- Brief:
Which lines of the data contain the string "Brasil"? Copy every one of them.

*** Provided data Section Begins ***

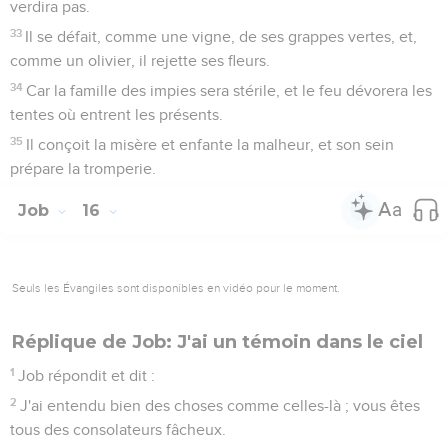
verdira pas.
33
Il se défait, comme une vigne, de ses grappes vertes, et,
comme un olivier, il rejette ses fleurs.
34
Car la famille des impies sera stérile, et le feu dévorera les
tentes où entrent les présents.
35
Il conçoit la misère et enfante la malheur, et son sein
prépare la tromperie.
Job
16
Seuls les Évangiles sont disponibles en vidéo pour le moment.
Réplique de Job: J'ai un témoin dans le ciel
1
Job répondit et dit :
2
J'ai entendu bien des choses comme celles-là ; vous êtes
tous des consolateurs fâcheux.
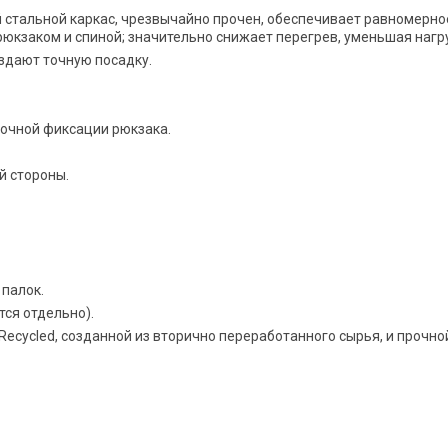
стальной каркас, чрезвычайно прочен, обеспечивает равномерное
юкзаком и спиной; значительно снижает перегрев, уменьшая нагр
здают точную посадку.
очной фиксации рюкзака.
й стороны.
палок.
ся отдельно).
 Recycled, созданной из вторично переработанного сырья, и прочн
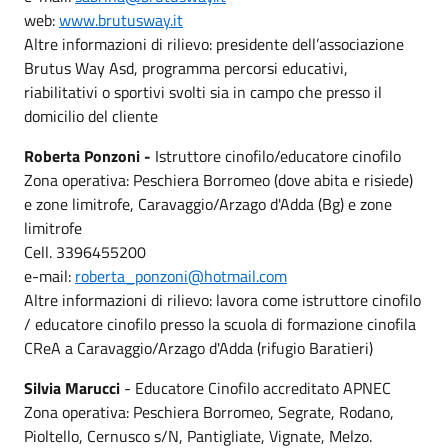
web:
www.brutusway.it
Altre informazioni di rilievo: presidente dell’associazione
Brutus Way Asd, programma percorsi educativi,
riabilitativi o sportivi svolti sia in campo che presso il
domicilio del cliente
Roberta Ponzoni -
Istruttore cinofilo/educatore cinofilo
Zona operativa: Peschiera Borromeo (dove abita e risiede)
e zone limitrofe, Caravaggio/Arzago d'Adda (Bg) e zone
limitrofe
Cell. 3396455200
e-mail:
roberta_ponzoni@hotmail.com
Altre informazioni di rilievo: lavora come istruttore cinofilo
/ educatore cinofilo presso la scuola di formazione cinofila
CReA a Caravaggio/Arzago d'Adda (rifugio Baratieri)
Silvia Marucci
- Educatore Cinofilo accreditato APNEC
Zona operativa: Peschiera Borromeo, Segrate, Rodano,
Pioltello, Cernusco s/N, Pantigliate, Vignate, Melzo.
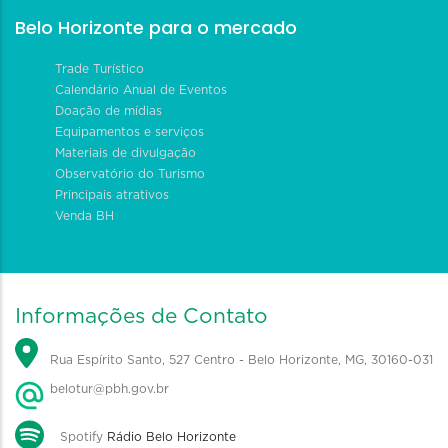
Belo Horizonte para o mercado
Trade Turístico
Calendário Anual de Eventos
Doação de mídias
Equipamentos e serviços
Materiais de divulgação
Observatório do Turismo
Principais atrativos
Venda BH
Informações de Contato
Rua Espírito Santo, 527 Centro - Belo Horizonte, MG, 30160-031
belotur@pbh.gov.br
Spotify
Rádio Belo Horizonte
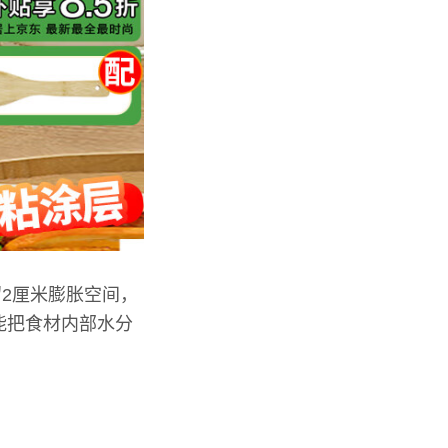
2厘米膨胀空间，
能把食材内部水分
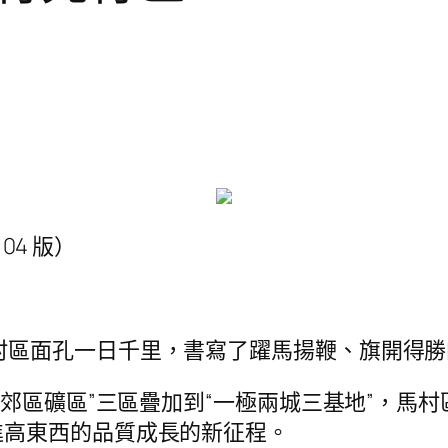
 04 版）
村區面孔一日千里，書寫了躍馬揚鞭、旗開得勝
農區郊區礦區”三區疊加到“一極兩城三基地”，
進高東西的品質成長的新征程。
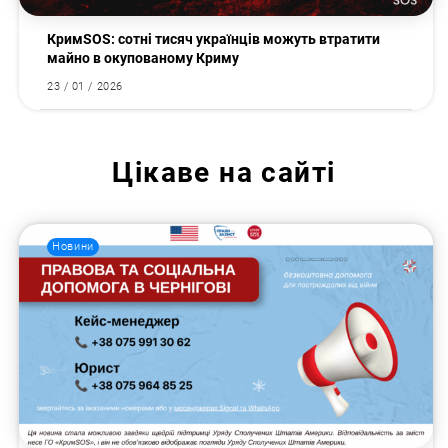
КримSOS: сотні тисяч українців можуть втратити
майно в окупованому Криму
23 / 01 / 2026
Цікаве на сайті
Новини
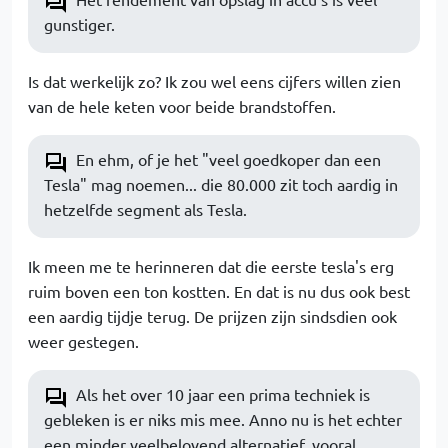
gunstiger.
Is dat werkelijk zo? Ik zou wel eens cijfers willen zien
van de hele keten voor beide brandstoffen.
En ehm, of je het "veel goedkoper dan een
Tesla" mag noemen... die 80.000 zit toch aardig in
hetzelfde segment als Tesla.
Ik meen me te herinneren dat die eerste tesla's erg
ruim boven een ton kostten. En dat is nu dus ook best
een aardig tijdje terug. De prijzen zijn sindsdien ook
weer gestegen.
Als het over 10 jaar een prima techniek is
gebleken is er niks mis mee. Anno nu is het echter
een minder veelbelovend alternatief, vooral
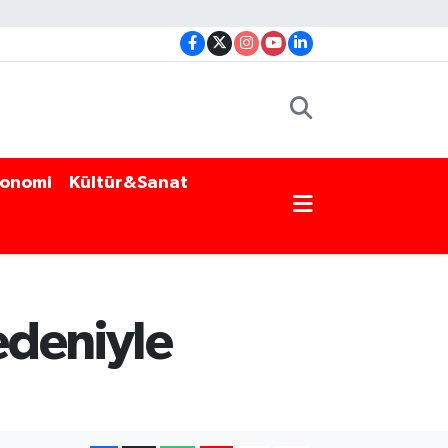
onomi
Kültür&Sanat
edeniyle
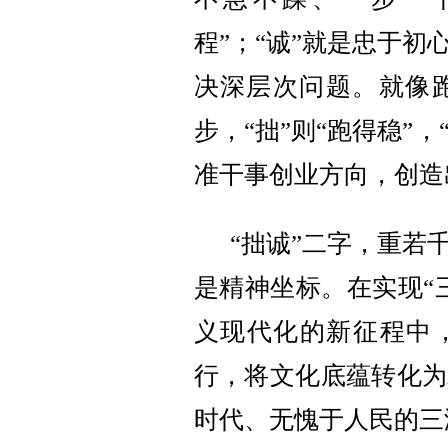
程”；“诚”就是忠于初
决深层次问题。就像
步，“拙”则“跑得稳”，
准干事创业方向，创造
“拙诚”二字，重若
是精神坐标。在实现
“
义现代化的新征程中，
行，将文化底蕴转化为
时代、无愧于人民的三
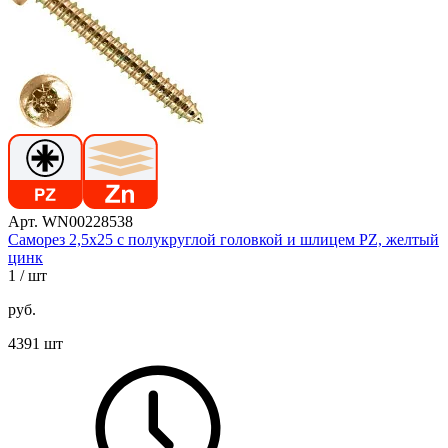
Арт. WN00228538
Саморез 2,5х25 с полукруглой головкой и шлицем PZ, желтый
цинк
1
/ шт
руб.
4391 шт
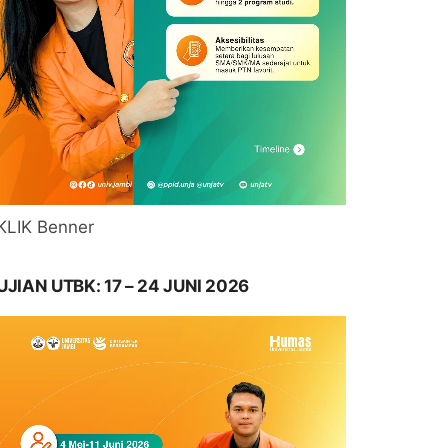
KLIK Benner
UJIAN UTBK: 17 – 24 JUNI 2026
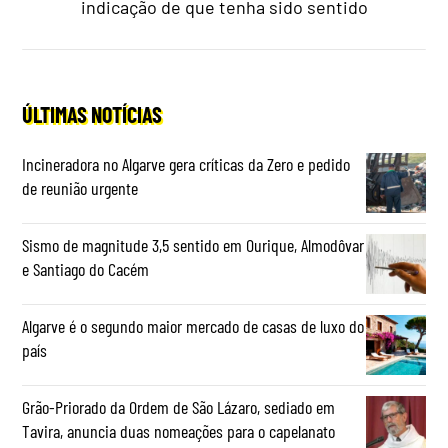
indicação de que tenha sido sentido
ÚLTIMAS NOTÍCIAS
Incineradora no Algarve gera críticas da Zero e pedido
de reunião urgente
Sismo de magnitude 3,5 sentido em Ourique, Almodôvar
e Santiago do Cacém
Algarve é o segundo maior mercado de casas de luxo do
país
Grão-Priorado da Ordem de São Lázaro, sediado em
Tavira, anuncia duas nomeações para o capelanato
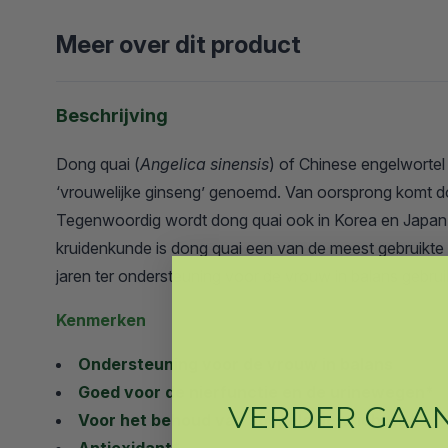
25% korting bij 3
30% korting bij 4
Meer over dit product
Beschrijving
Dong quai (
Angelica sinensis
) of Chinese engelwortel
‘vrouwelijke ginseng’ genoemd. Van oorsprong komt do
Tegenwoordig wordt dong quai ook in Korea en Japan
kruidenkunde is dong quai een van de meest gebruikte k
jaren ter ondersteuning voor de vrouw in balans gebrui
Kenmerken
Ondersteuning voor de vrouw in balans
Goed voor de nierfunctie en de urinewegen*
VERDER
GAA
Voor het behoud van soepele gewrichten*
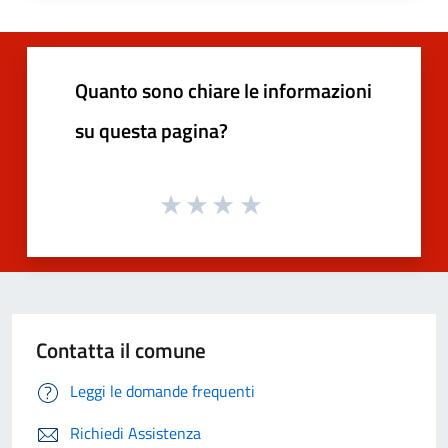
Quanto sono chiare le informazioni
su questa pagina?
Contatta il comune
Leggi le domande frequenti
Richiedi Assistenza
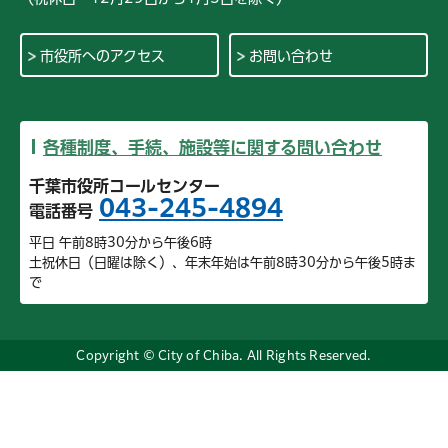
市役所へのアクセス
お問い合わせ
各種制度、手続、施設等に関する問い合わせ
千葉市役所コールセンター
043-245-4894
電話番号
平日 午前8時30分から午後6時
土祝休日（日曜は除く）、年末年始は午前8時30分から午後5時ま
で
Copyright © City of Chiba. All Rights Reserved.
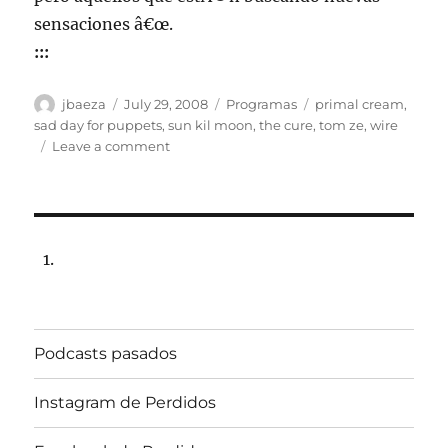
sensaciones â€œ.
:::
Author
Posted
Categories
Tags
jbaeza
July 29, 2008
Programas
primal cream
,
on
sad day for puppets
,
sun kil moon
,
the cure
,
tom ze
,
wire
on
Leave a comment
Programa
lunes
4
de
agosto,
22:00
hrs,
102.5
FM.
Podcasts pasados
Radio
Universidad
de
Instagram de Perdidos
Chile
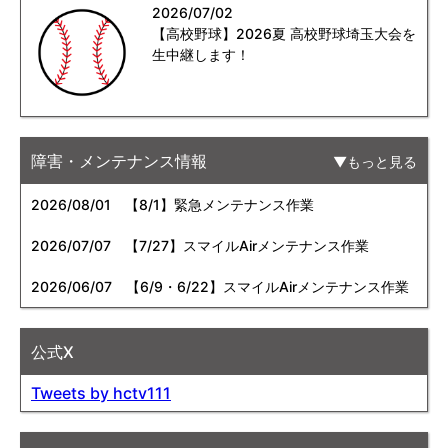
2026/07/02
【高校野球】2026夏 高校野球埼玉大会を
生中継します！
障害・メンテナンス情報
もっと見る
2026/08/01
【8/1】緊急メンテナンス作業
2026/07/07
【7/27】スマイルAirメンテナンス作業
2026/06/07
【6/9・6/22】スマイルAirメンテナンス作業
公式X
Tweets by hctv111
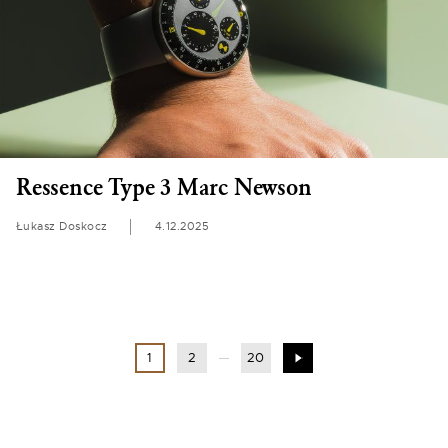
Ressence Type 3 Marc Newson
Łukasz Doskocz
4.12.2025
1
2
20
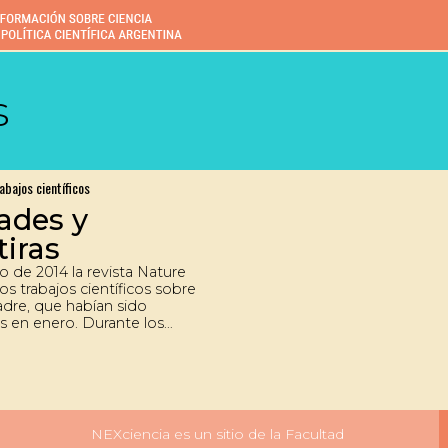
s
abajos científicos
ades y
iras
lio de 2014 la revista Nature
os trabajos científicos sobre
adre, que habían sido
s en enero. Durante los
es posteriores a la
ón, numerosos intentos de
os resultados fracasaron. La
tora del trabajo fue
 por mala conducta y el
ntífico donde se llevó a
NEXciencia es un sitio de la Facultad
nvestigación fue amenazado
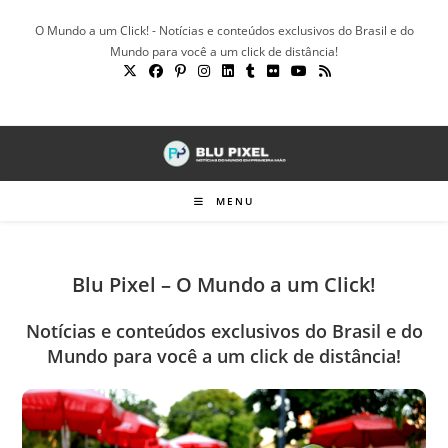
Ir
O Mundo a um Click! - Notícias e conteúdos exclusivos do Brasil e do
para
Mundo para você a um click de distância!
o
conteúdo
MENU
Blu Pixel – O Mundo a um Click!
Notícias e conteúdos exclusivos do Brasil e do
Mundo para você a um click de distância!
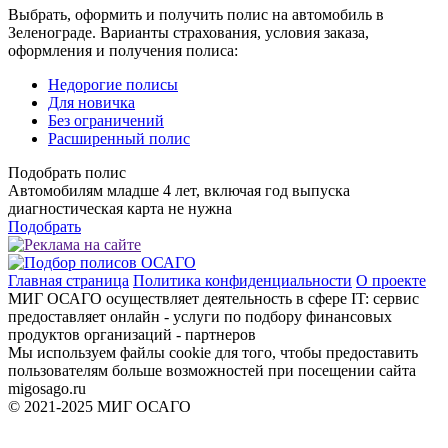
Выбрать, оформить и получить полис на автомобиль в
Зеленограде. Варианты страхования, условия заказа,
оформления и получения полиса:
Недорогие полисы
Для новичка
Без ограничений
Расширенный полис
Подобрать полис
Автомобилям младше 4 лет, включая год выпуска
диагностическая карта не нужна
Подобрать
Главная страница
Политика конфиденциальности
О проекте
МИГ ОСАГО осуществляет деятельность в сфере IT: сервис
предоставляет онлайн - услуги по подбору финансовых
продуктов организаций - партнеров
Мы используем файлы cookie для того, чтобы предоставить
пользователям больше возможностей при посещении сайта
migosago.ru
© 2021-2025 МИГ ОСАГО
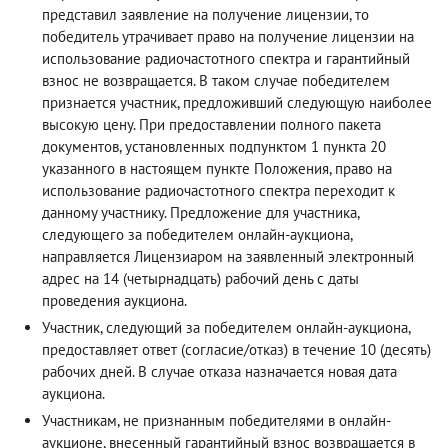
представил заявление на получение лицензии, то
победитель утрачивает право на получение лицензии на
использование радиочастотного спектра и гарантийный
взнос не возвращается. В таком случае победителем
признается участник, предложивший следующую наиболее
высокую цену. При предоставлении полного пакета
документов, установленных подпунктом 1 пункта 20
указанного в настоящем пункте Положения, право на
использование радиочастотного спектра переходит к
данному участнику. Предложение для участника,
следующего за победителем онлайн-аукциона,
направляется Лицензиаром на заявленный электронный
адрес на 14 (четырнадцать) рабочий день с даты
проведения аукциона.
Участник, следующий за победителем онлайн-аукциона,
предоставляет ответ (согласие/отказ) в течение 10 (десять)
рабочих дней. В случае отказа назначается новая дата
аукциона.
Участникам, не признанным победителями в онлайн-
аукционе, внесенный гарантийный взнос возвращается в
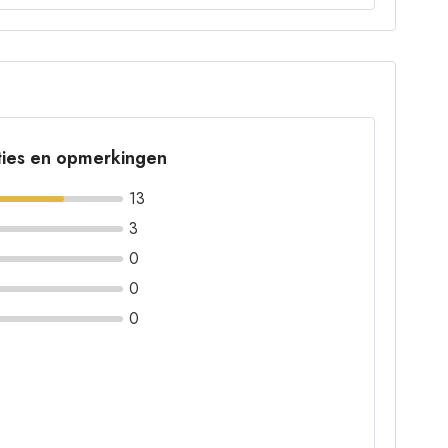
ties en opmerkingen
13
3
0
0
0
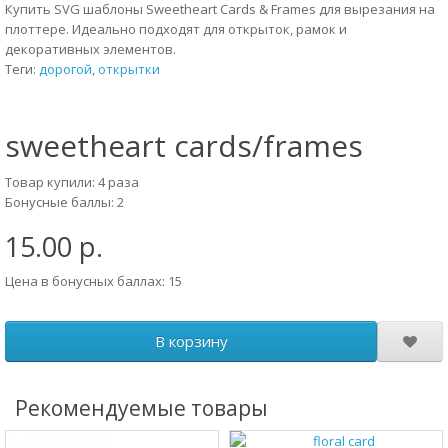
Купить SVG шаблоны Sweetheart Cards & Frames для вырезания на
плоттере. Идеально подходят для открыток, рамок и
декоративных элементов.
Теги:
дорогой
,
открытки
sweetheart cards/frames
Товар купили: 4 раза
Бонусные баллы: 2
15.00 р.
Цена в бонусных баллах: 15
В корзину
Рекомендуемые товары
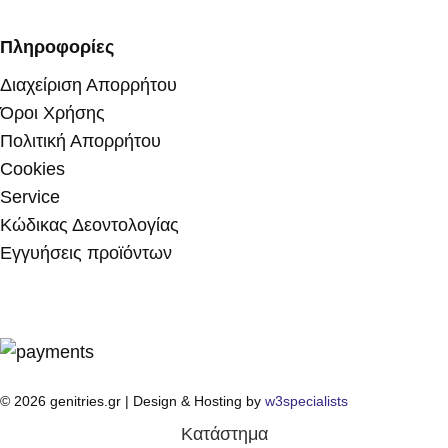
Πληροφορίες
Διαχείριση Απορρήτου
Όροι Χρήσης
Πολιτική Απορρήτου
Cookies
Service
Κώδικας Δεοντολογίας
Εγγυήσεις προϊόντων
© 2026 genitries.gr | Design & Hosting by
w3specialists
Κατάστημα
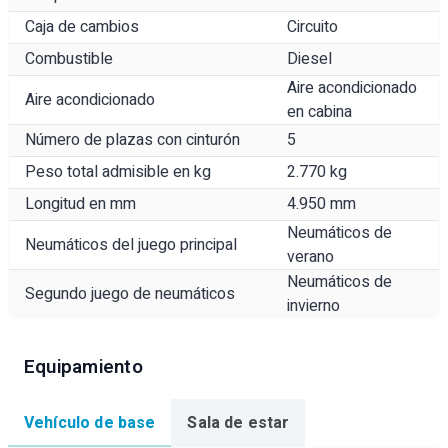
Caja de cambios
Circuito
Combustible
Diesel
Aire acondicionado
Aire acondicionado
en cabina
Número de plazas con cinturón
5
Peso total admisible en kg
2.770 kg
Longitud en mm
4.950 mm
Neumáticos de
Neumáticos del juego principal
verano
Neumáticos de
Segundo juego de neumáticos
invierno
Equipamiento
Vehículo de base
Sala de estar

*** Provided data Section Ends ***

- Written answer:
O Mundo a um Click! - Notícias e conteúdos exclusivos do Brasil e do
Notícias e conteúdos exclusivos do Brasil e do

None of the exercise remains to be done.